◆ **GIVEN RECORDS**:
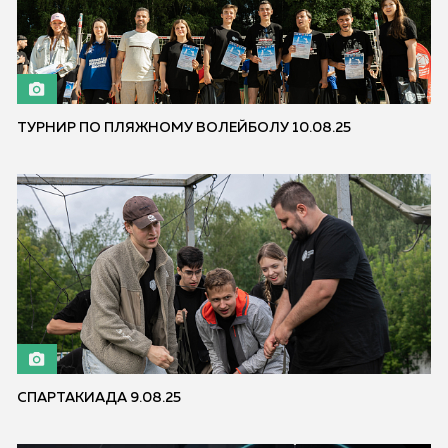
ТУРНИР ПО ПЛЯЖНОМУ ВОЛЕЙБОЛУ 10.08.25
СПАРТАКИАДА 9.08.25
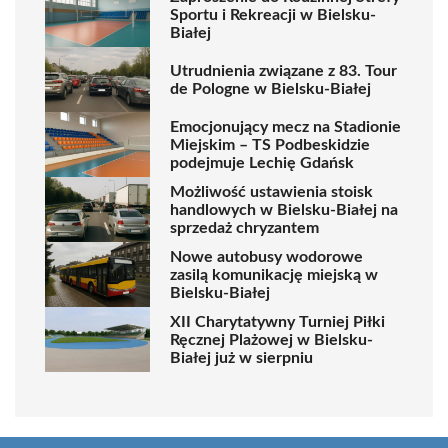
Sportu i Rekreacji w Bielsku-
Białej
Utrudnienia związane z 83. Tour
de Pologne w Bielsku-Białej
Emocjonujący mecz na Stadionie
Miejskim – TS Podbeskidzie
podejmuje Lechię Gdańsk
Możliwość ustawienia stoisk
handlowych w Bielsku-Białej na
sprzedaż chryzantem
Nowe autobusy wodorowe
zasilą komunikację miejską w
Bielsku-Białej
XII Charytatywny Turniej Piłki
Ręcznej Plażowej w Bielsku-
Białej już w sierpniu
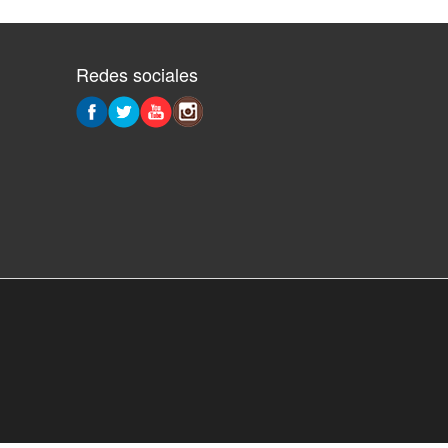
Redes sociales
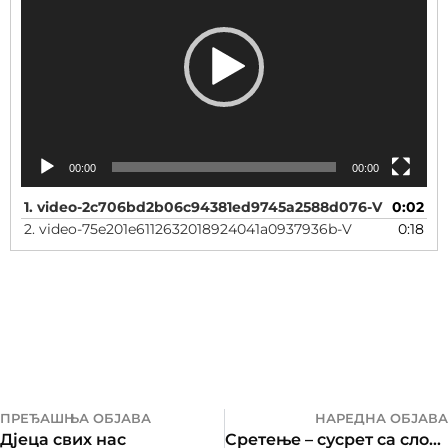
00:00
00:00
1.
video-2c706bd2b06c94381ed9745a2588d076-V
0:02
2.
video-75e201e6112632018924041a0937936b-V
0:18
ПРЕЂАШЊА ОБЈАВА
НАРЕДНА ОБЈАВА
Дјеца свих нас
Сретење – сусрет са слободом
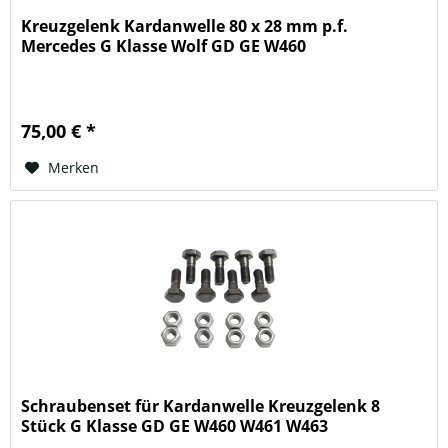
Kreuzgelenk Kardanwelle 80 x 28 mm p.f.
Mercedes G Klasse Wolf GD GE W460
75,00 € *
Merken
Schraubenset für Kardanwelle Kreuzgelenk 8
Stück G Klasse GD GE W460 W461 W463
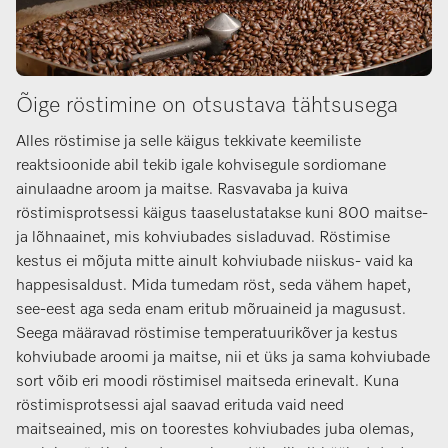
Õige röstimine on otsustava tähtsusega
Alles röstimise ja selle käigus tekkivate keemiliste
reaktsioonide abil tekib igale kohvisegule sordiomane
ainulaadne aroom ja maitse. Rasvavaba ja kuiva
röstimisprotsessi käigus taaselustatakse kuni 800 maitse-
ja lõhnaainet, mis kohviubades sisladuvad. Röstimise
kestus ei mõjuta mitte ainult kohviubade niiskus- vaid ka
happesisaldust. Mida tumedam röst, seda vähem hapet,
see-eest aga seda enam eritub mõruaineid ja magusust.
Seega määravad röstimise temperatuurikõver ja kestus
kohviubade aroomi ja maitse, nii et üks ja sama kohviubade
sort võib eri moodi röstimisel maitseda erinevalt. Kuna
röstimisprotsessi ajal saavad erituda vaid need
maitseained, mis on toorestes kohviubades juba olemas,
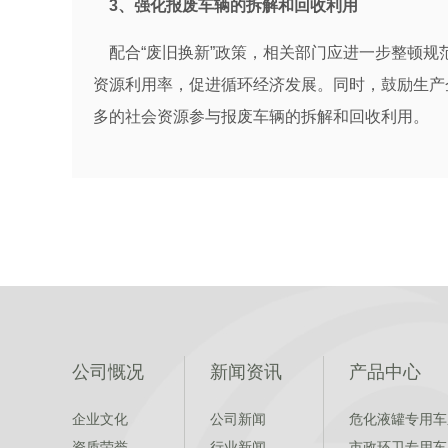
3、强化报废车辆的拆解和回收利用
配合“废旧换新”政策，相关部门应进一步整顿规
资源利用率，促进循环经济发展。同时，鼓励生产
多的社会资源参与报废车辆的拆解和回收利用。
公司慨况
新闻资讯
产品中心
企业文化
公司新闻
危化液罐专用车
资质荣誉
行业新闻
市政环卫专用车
* * *
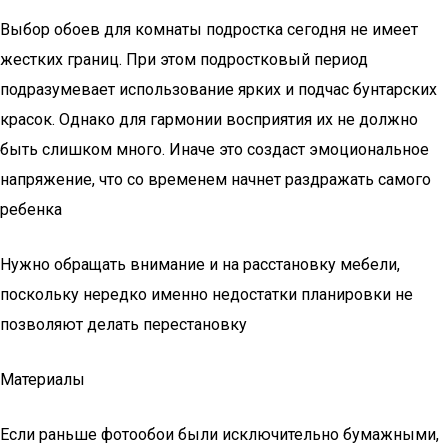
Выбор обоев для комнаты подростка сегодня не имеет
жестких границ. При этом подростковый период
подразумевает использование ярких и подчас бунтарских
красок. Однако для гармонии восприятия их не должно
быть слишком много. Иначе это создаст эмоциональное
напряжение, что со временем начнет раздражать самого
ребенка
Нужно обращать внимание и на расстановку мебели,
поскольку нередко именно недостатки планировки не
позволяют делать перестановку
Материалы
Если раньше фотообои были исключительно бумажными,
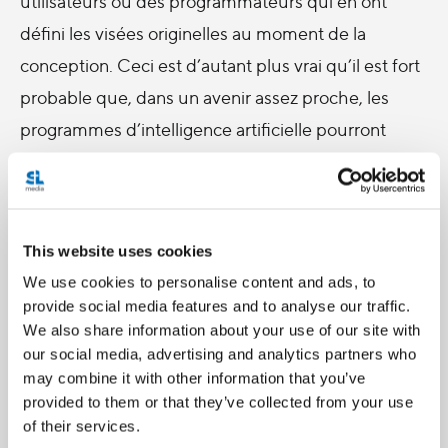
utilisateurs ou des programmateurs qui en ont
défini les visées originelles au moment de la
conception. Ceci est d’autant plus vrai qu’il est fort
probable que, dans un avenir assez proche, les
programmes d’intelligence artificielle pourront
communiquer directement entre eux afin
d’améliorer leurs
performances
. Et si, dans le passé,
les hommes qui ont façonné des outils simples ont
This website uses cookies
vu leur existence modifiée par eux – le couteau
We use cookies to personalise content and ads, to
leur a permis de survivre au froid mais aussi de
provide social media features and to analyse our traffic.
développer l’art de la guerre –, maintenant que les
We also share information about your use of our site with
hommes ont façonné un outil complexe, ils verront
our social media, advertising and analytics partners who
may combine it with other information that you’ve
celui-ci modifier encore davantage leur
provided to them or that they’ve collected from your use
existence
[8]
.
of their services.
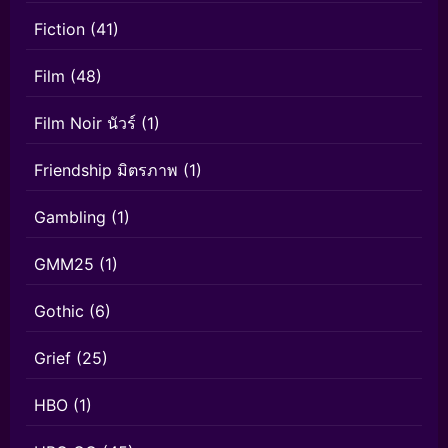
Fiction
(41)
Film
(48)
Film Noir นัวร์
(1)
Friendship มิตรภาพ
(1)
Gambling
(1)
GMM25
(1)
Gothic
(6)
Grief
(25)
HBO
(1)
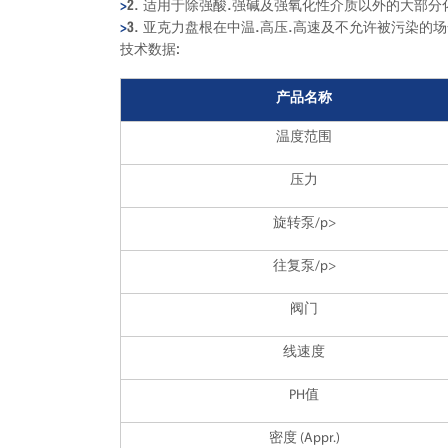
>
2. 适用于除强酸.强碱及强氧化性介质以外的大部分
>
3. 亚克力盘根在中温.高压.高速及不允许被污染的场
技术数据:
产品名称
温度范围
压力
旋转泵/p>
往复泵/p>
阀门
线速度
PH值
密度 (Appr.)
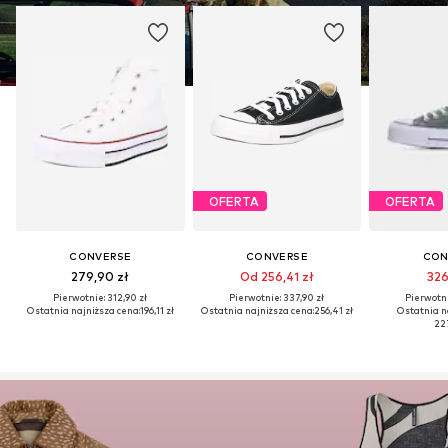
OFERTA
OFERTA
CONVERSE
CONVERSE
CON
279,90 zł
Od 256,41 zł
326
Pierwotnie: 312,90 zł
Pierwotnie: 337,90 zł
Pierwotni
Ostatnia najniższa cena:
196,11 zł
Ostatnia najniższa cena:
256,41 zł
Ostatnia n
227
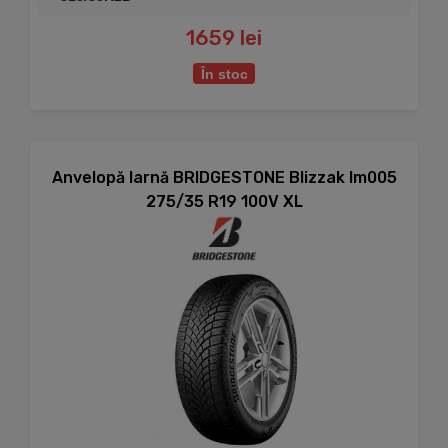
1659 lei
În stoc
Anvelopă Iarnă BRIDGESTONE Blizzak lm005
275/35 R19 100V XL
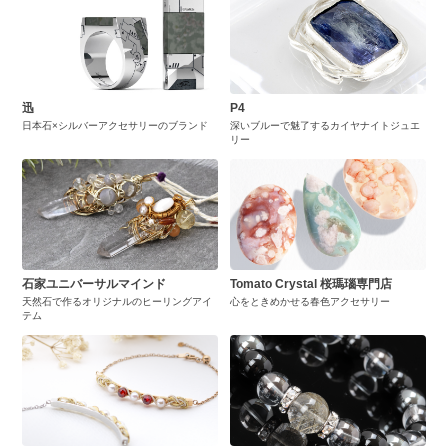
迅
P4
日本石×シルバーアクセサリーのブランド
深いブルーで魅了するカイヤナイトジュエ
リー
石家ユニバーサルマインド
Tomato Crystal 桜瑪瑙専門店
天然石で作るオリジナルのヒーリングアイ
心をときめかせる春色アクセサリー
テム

◆ **ASSIGNMENT**: Starting at the line containing "красок. Однако для" and stopping at the line containing "utilisateurs ou des programmateurs qui en ont", output each line exactly as it appears above. Leave out the pictures.

◆ **RESPONSE BOX**:
красок. Однако для гармонии восприятия их не должно
быть слишком много. Иначе это создаст эмоциональное
напряжение, что со временем начнет раздражать самого
ребенка
Нужно обращать внимание и на расстановку мебели,
поскольку нередко именно недостатки планировки не
позволяют делать перестановку
Материалы
Если раньше фотообои были исключительно бумажными,
utilisateurs ou des programmateurs qui en ont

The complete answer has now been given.